I blink up into the gray sky. “Laziness.”

“No. I want to know.”

“I’m not putting you on.” I sit up; it’s easier to think this way. I’m a little logy from the booze. “I’m not a person with a lot of conviction. There have been times when dying seemed important, but never important enough.”

Seung reaches for his dry sneakers and pulls out a joint he’s stashed in one. “Care to?” he asks.

“Sure.”

“I pegged you as a toker, Bennett-Jones.”

“I thought I kept that a pretty good secret.”

“I have superb radar. But you do it yourself, on your own. That’s not good for you. It has to be a social thing. If you do it alone it turns you strange.”

“Thanks for the concern.”

Seung takes a deep drag and passes the joint to me. He closes his eyes when he draws in the smoke, then swallows gently, unhastily. It’s almost feminine, this savoring.
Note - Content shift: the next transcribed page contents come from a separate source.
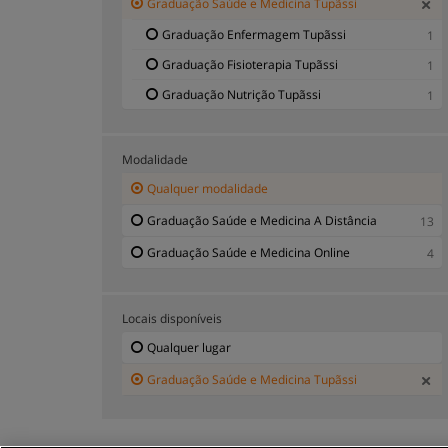
Graduação Saúde e Medicina Tupãssi
Graduação Enfermagem Tupãssi
1
Graduação Fisioterapia Tupãssi
1
Graduação Nutrição Tupãssi
1
Modalidade
Qualquer modalidade
Graduação Saúde e Medicina A Distância
13
Graduação Saúde e Medicina Online
4
Locais disponíveis
Qualquer lugar
Graduação Saúde e Medicina Tupãssi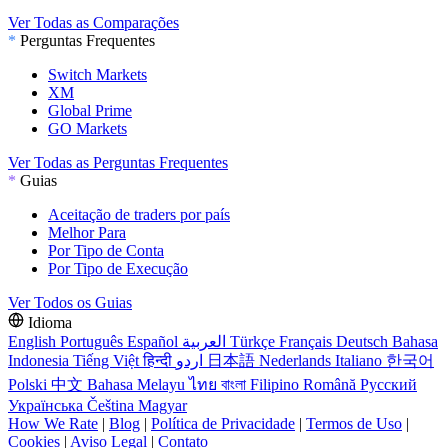
Ver Todas as Comparações
*
Perguntas Frequentes
Switch Markets
XM
Global Prime
GO Markets
Ver Todas as Perguntas Frequentes
*
Guias
Aceitação de traders por país
Melhor Para
Por Tipo de Conta
Por Tipo de Execução
Ver Todos os Guias
Idioma
English
Português
Español
العربية
Türkçe
Français
Deutsch
Bahasa
Indonesia
Tiếng Việt
हिन्दी
اردو
日本語
Nederlands
Italiano
한국어
Polski
中文
Bahasa Melayu
ไทย
বাংলা
Filipino
Română
Русский
Українська
Čeština
Magyar
How We Rate
|
Blog
|
Política de Privacidade
|
Termos de Uso
|
Cookies
|
Aviso Legal
|
Contato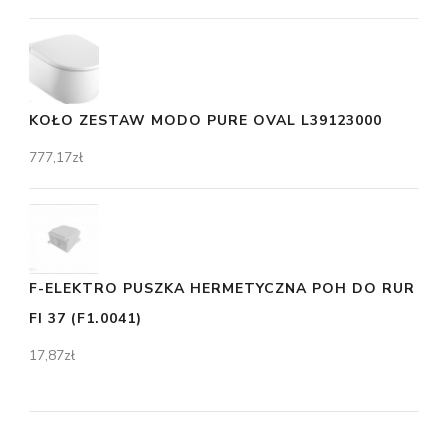
KOŁO ZESTAW MODO PURE OVAL L39123000
777,17
zł
F-ELEKTRO PUSZKA HERMETYCZNA POH DO RUR
FI 37 (F1.0041)
17,87
zł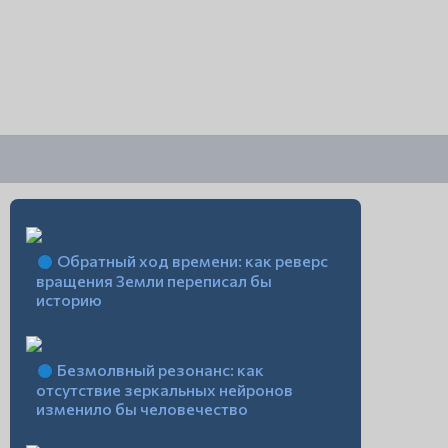
Обратный ход времени: как реверс
вращения Земли переписал бы
историю
Безмолвный резонанс: как
отсутствие зеркальных нейронов
изменило бы человечество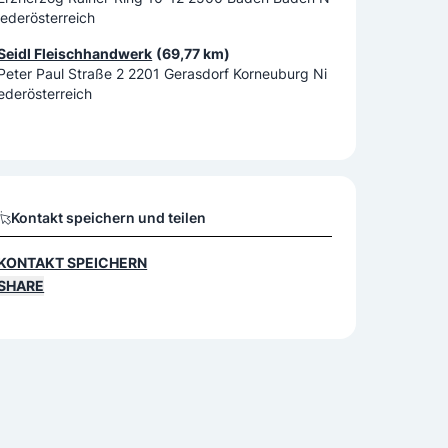
iederösterreich
Seidl Fleischhandwerk
(69,77 km)
Peter Paul Straße 2 2201 Gerasdorf Korneuburg Ni
ederösterreich
Kontakt speichern und teilen
KONTAKT SPEICHERN
SHARE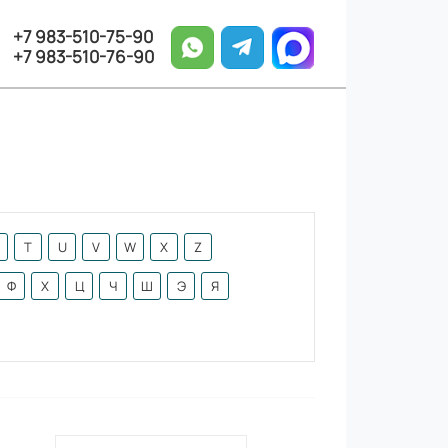
+7 983-510-75-90
+7 983-510-76-90
T
U
V
W
X
Z
Ф
Х
Ц
Ч
Ш
Э
Я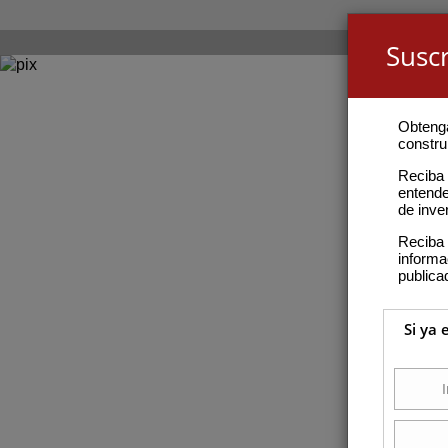
Suscr
Obteng
construi
Reciba 
entende
de inve
Reciba 
inform
publica
Si ya 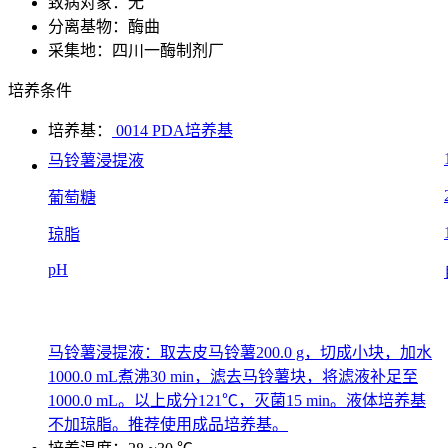
致病对象：无
分离基物：酶曲
采集地：四川一酶制剂厂
培养条件
培养基：
0014 PDA培养基
马铃薯浸提液
葡萄糖
琼脂
pH
马铃薯浸提液：取去皮马铃薯200.0 g，切成小块，加水
1000.0 mL煮沸30 min，滤去马铃薯块，将滤液补足至
1000.0 mL。以上成分121℃，灭菌15 min。液体培养基
不加琼脂。推荐使用成品培养基。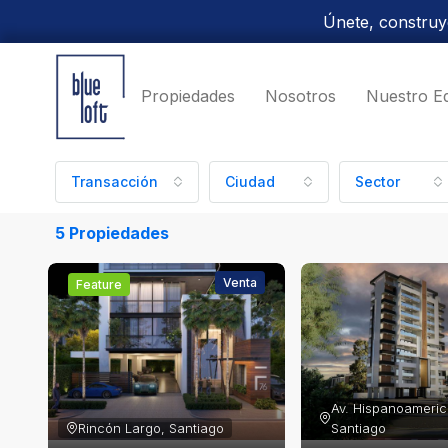
Únete, construye
Propiedades
Nosotros
Nuestro E
Transacción
Ciudad
Sector
5 Propiedades
Venta
Feature
Av. Hispanoameric
Rincón Largo, Santiago
Santiago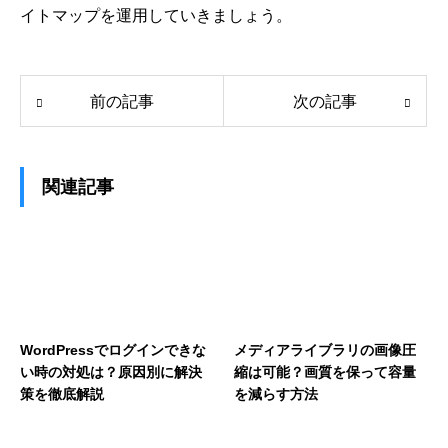
イトマップを運用していきましょう。
前の記事
次の記事
関連記事
WordPressでログインできな
メディアライブラリの画像圧
い時の対処は？原因別に解決
縮は可能？画質を保って容量
策を徹底解説
を減らす方法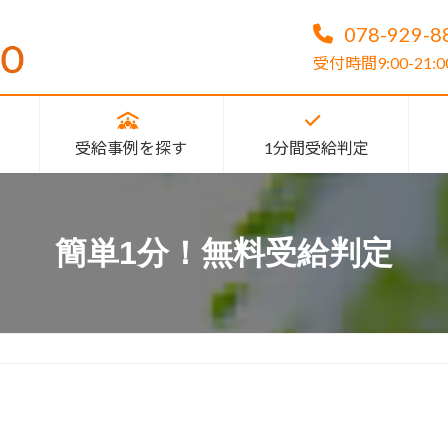
078-929-8
受付時間9:00-2
受給事例を探す
1分間受給判定
簡単1分！無料受給判定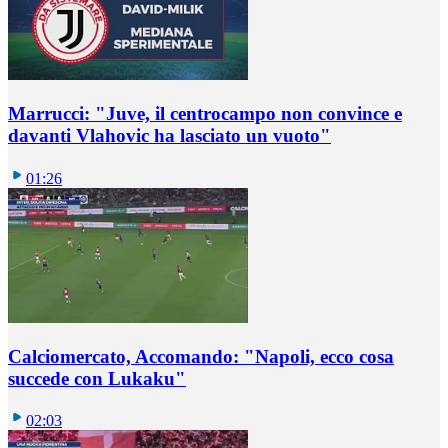
Marrucci: "Juve, il centrocampo non convince e
davanti Vlahovic ha lasciato un vuoto"
01:26
Calciomercato, Accomando: "Napoli, ecco cosa
succede con Lukaku"
02:03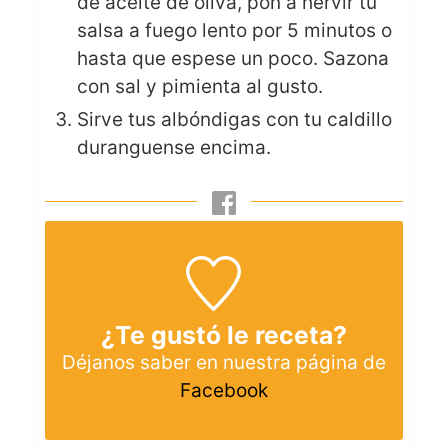
de aceite de oliva, pon a hervir tu
salsa a fuego lento por 5 minutos o
hasta que espese un poco. Sazona
con sal y pimienta al gusto.
Sirve tus albóndigas con tu caldillo
duranguense encima.
¿Te gustó le receta?
Déjanos saber en nuestra página de
Facebook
I take a hissing inhale but warn myself to go slow. The booze is already making me heavy-headed, and I don’t want to lose too much control.

“You’d kill yourself over getting the boot?” I ask.

“The boot?” he murmurs. He sits up now too.


Cannibis sativa,
” he says in a deep voice, as if he’s doing a voice-over for a television commercial. “First used in the third millennium BC by the ancient Hindus of India and Nepal. Known and appreciated also by the Assyrians, the
Scythians, the Thracians and the Dacians, the ancient Chinese, the ancient Greeks . . .”

“Yet heinously outlawed by a narrow-minded and ill-informed Congress in 1937 . . .”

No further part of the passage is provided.